_Exercise instructions_. Please, in the data that follows, copy exactly the lines from the line with "Describe the element at coordinates (61, 1097)" through the last one, both included. Do not include pictures.

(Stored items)
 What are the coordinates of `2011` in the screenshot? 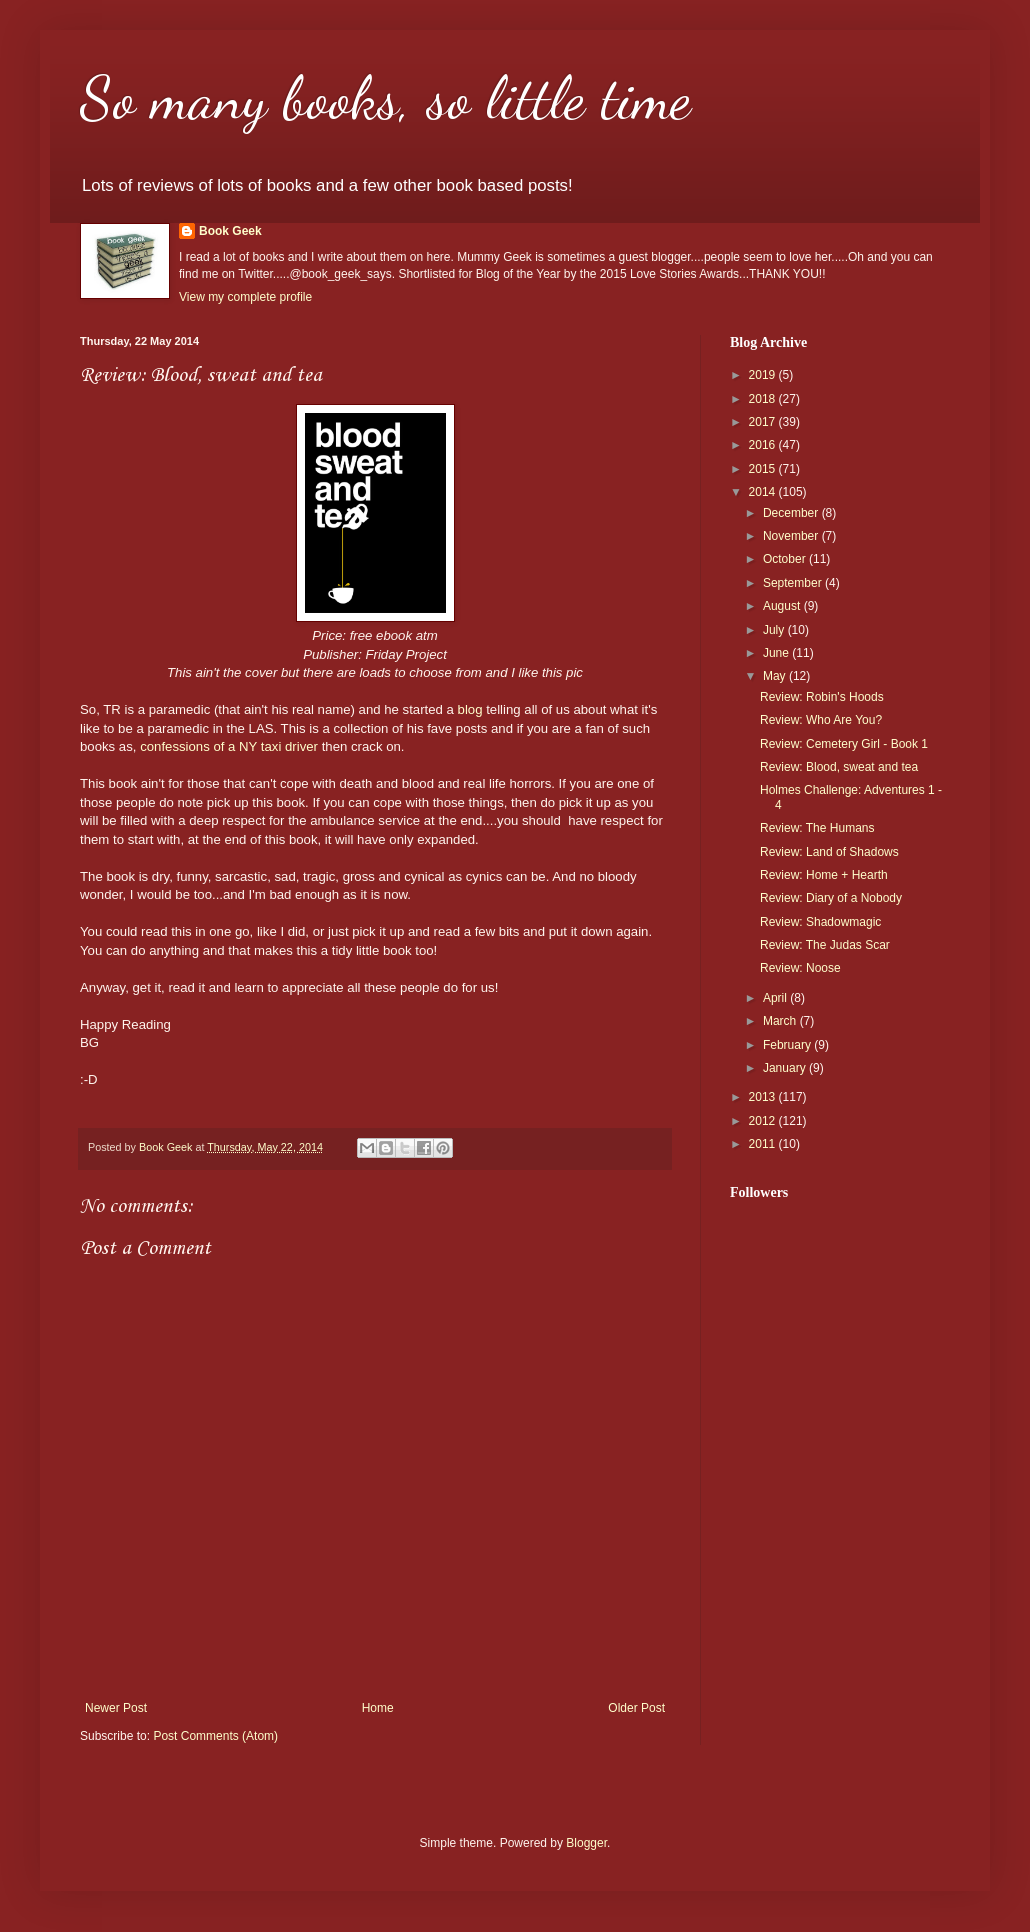 It's located at (764, 1144).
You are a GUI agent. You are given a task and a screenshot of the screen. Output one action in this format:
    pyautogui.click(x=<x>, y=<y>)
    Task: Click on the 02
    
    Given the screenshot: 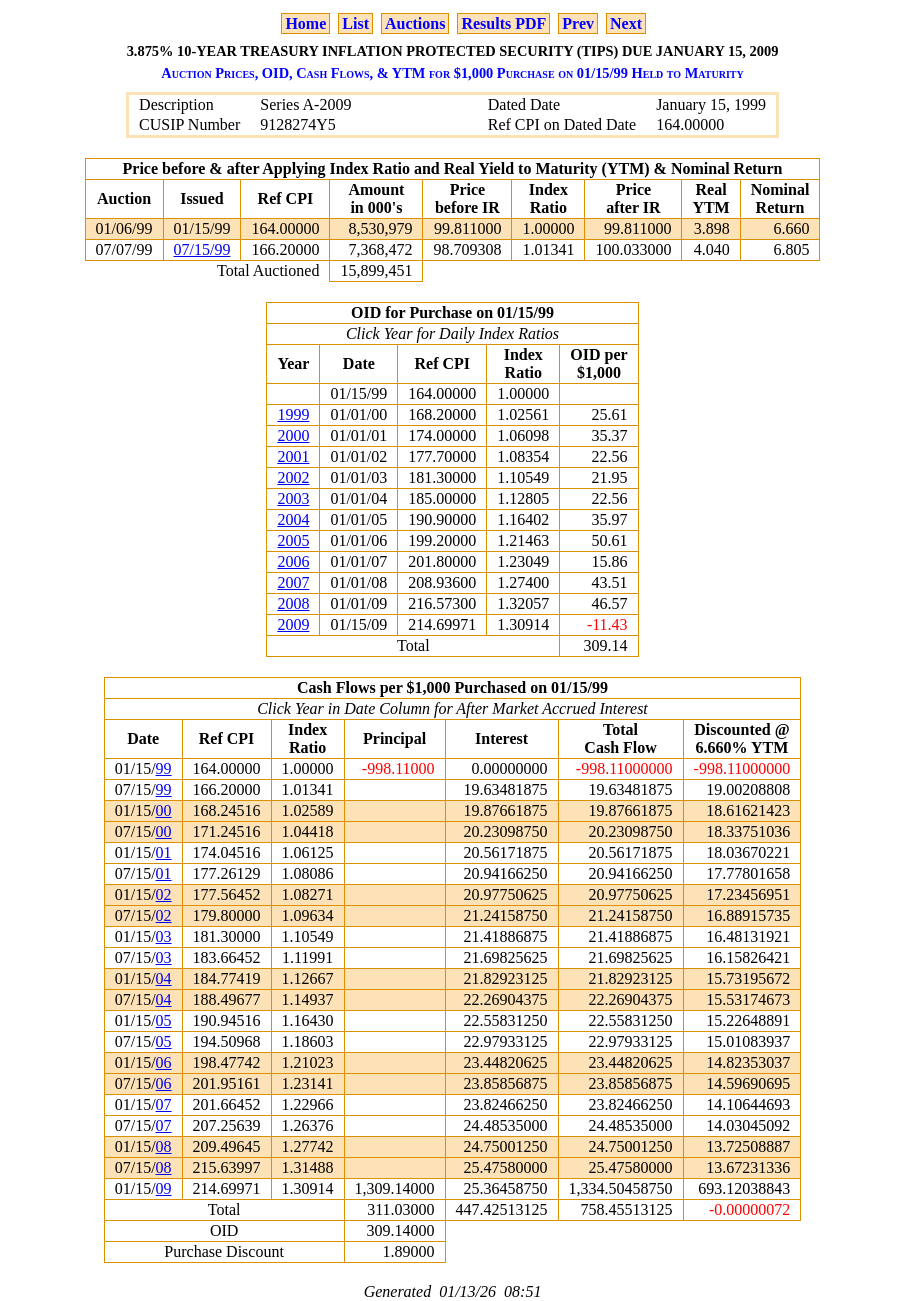 What is the action you would take?
    pyautogui.click(x=164, y=894)
    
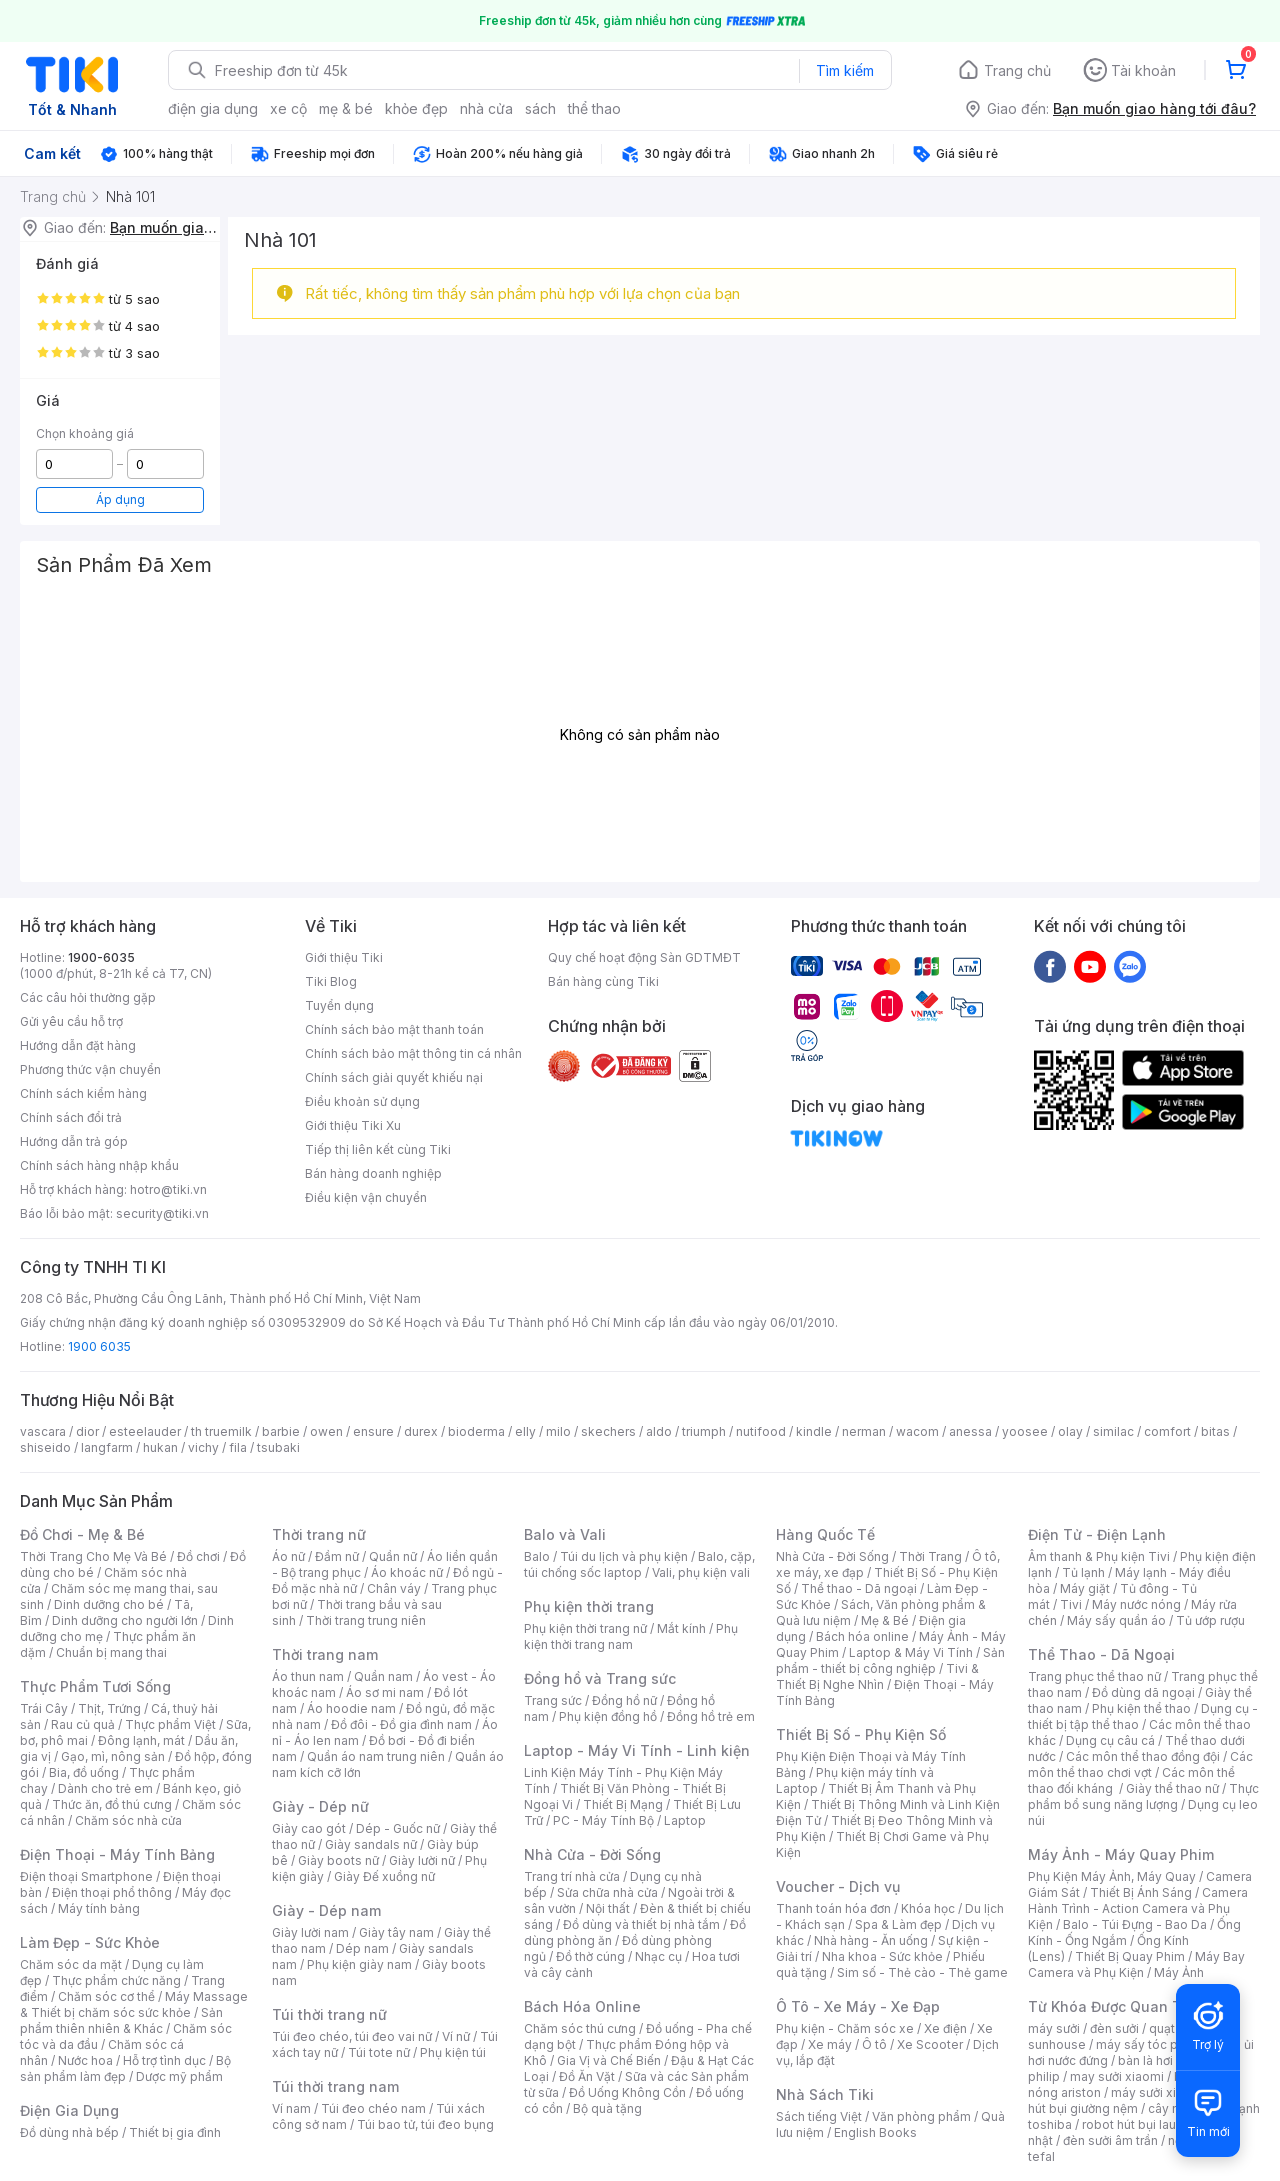 The width and height of the screenshot is (1280, 2181). Describe the element at coordinates (281, 1431) in the screenshot. I see `barbie` at that location.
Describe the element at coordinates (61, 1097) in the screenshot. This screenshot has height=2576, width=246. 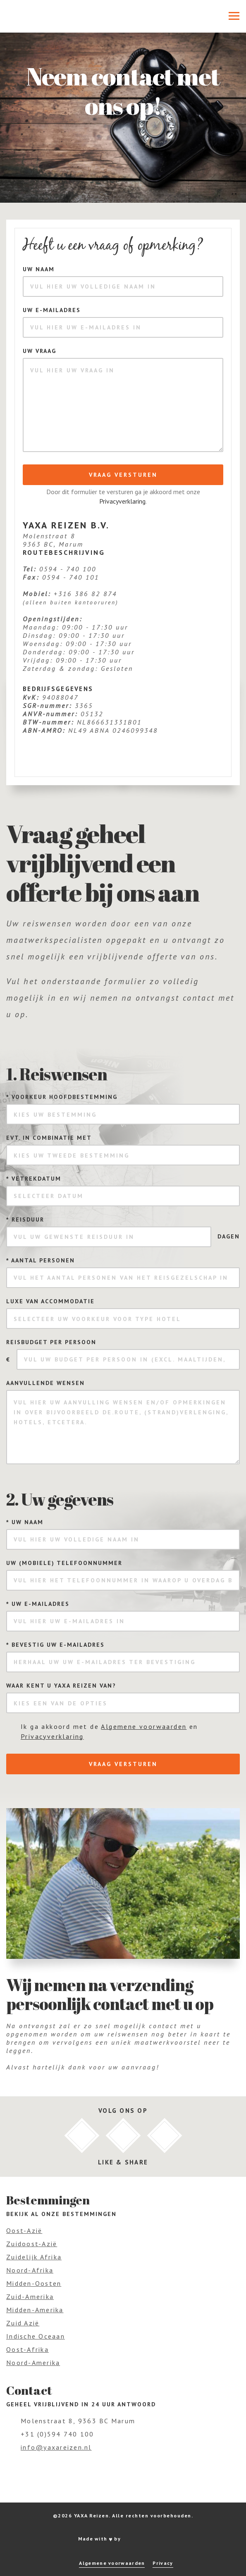
I see `Voorkeur hoofdbestemming` at that location.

_Worked solution_.
Describe the element at coordinates (61, 1097) in the screenshot. This screenshot has height=2576, width=246. 
I see `Voorkeur hoofdbestemming` at that location.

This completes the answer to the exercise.